Although it is now feasible to perform CHO transient expression at scale, the typical development process is to use a clonal cell line for the manufacture of clinical products. It typically takes several weeks to obtain readouts on expression from the stable cell line development process, which can cause project delays if there are issues with expression. However, the recent performance improvements in the CHO transient system allow prediction of the productivities in stable CHO cell lines as there is a correlation between CHO expression of mAbs in transient and stable expression formats. Therefore, CHO transient expression is also a valuable tool in screening different molecules during the discovery process to predict expression titres rapidly as well as producing batches of representative product for developability studies.

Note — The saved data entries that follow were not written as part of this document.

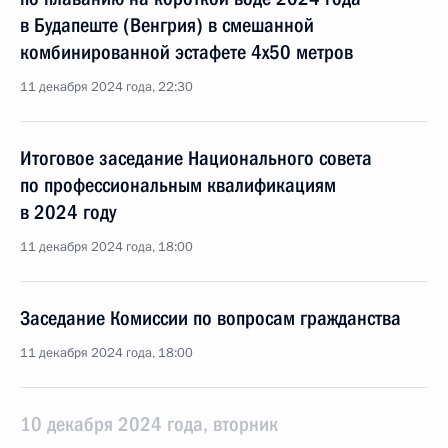
в Будапеште (Венгрия) в смешанной
комбинированной эстафете 4х50 метров
11 декабря 2024 года, 22:30
Итоговое заседание Национального совета
по профессиональным квалификациям
в 2024 году
11 декабря 2024 года, 18:00
Заседание Комиссии по вопросам гражданства
11 декабря 2024 года, 18:00
10 декабря 2024 года, вторник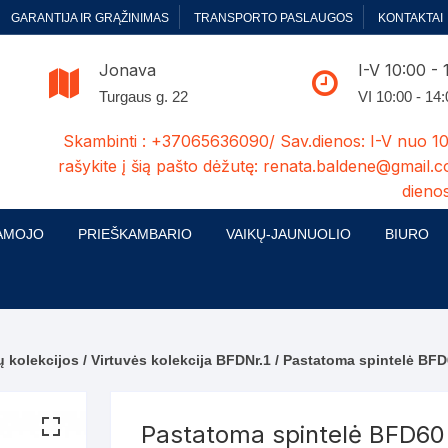
GARANTIJA IR GRĄŽINIMAS
TRANSPORTO PASLAUGOS
KONTAKTAI
Jonava
I-V 10:00 - 
Turgaus g. 22
VI 10:00 - 14
Skambinti : +37065636090/ Sav.dienos: I-V nuo 10
rašykite į šią pašto dėžutę: renata.baldene@gmail.c
dienos
AMOJO
PRIEŠKAMBARIO
VAIKŲ-JAUNUOLIO
BIURO
enelės
ų ir Miegamojo baldų
Prieškambario baldų kolekcijos
Vaikų jaunuolio baldų kolekcijos
Biuro ba
cijos
ontavimas
Standartiniai prieškambariai
Jaunuolio standartiniai
Rašomieji
mojo baldų komplektai
komlektai-sekcijos
ų kolekcijos
/
Virtuvės kolekcija BFDNr.1
/ Pastatoma spintelė BF
ija
Prieškambario spintos
Biuro kė
 su audiniu
Kušetės
Komodos
Darbo-po
Pastatoma spintelė BFD60
tinės lovos
Lovos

8.4 Stable Pools for Rapid Large-Scale Supply

In contrast to transient transfections at scale, the process for generating clonal stable cell lines requires much less plasmid DNA, but is both time and resource intensive as individual clones are recovered from single cells and then expanded for screening. An intermediate solution for more rapid production is to use transfectant pools of cells. Instead of screening individual transfectants, multiple transfectants are selected and recovered together as a pool, allowing a more rapid recovery of cell populations and therefore a more rapid scale-up for production. However, a transfectant pool is heterogeneous, containing a mixed population of cells with different levels of productivity that gives lower overall productivity than can be obtained from the best individual clonal cell lines. Furthermore, transfectant pools can show instability of expression over time. There are some technologies that promote more homogeneous transfectant expression, improving expression levels and expression stability; these include incorporation of UCOE sequences into expression vectors along with targeted integration and transposon-based systems, which were described in Sect. 5. These pool approaches are also compatible with the use of platform bioreactor processes that are typically used for clonal cell lines, which helps to ensure that the pool-derived product is representative of product from later-stage clonal cell lines.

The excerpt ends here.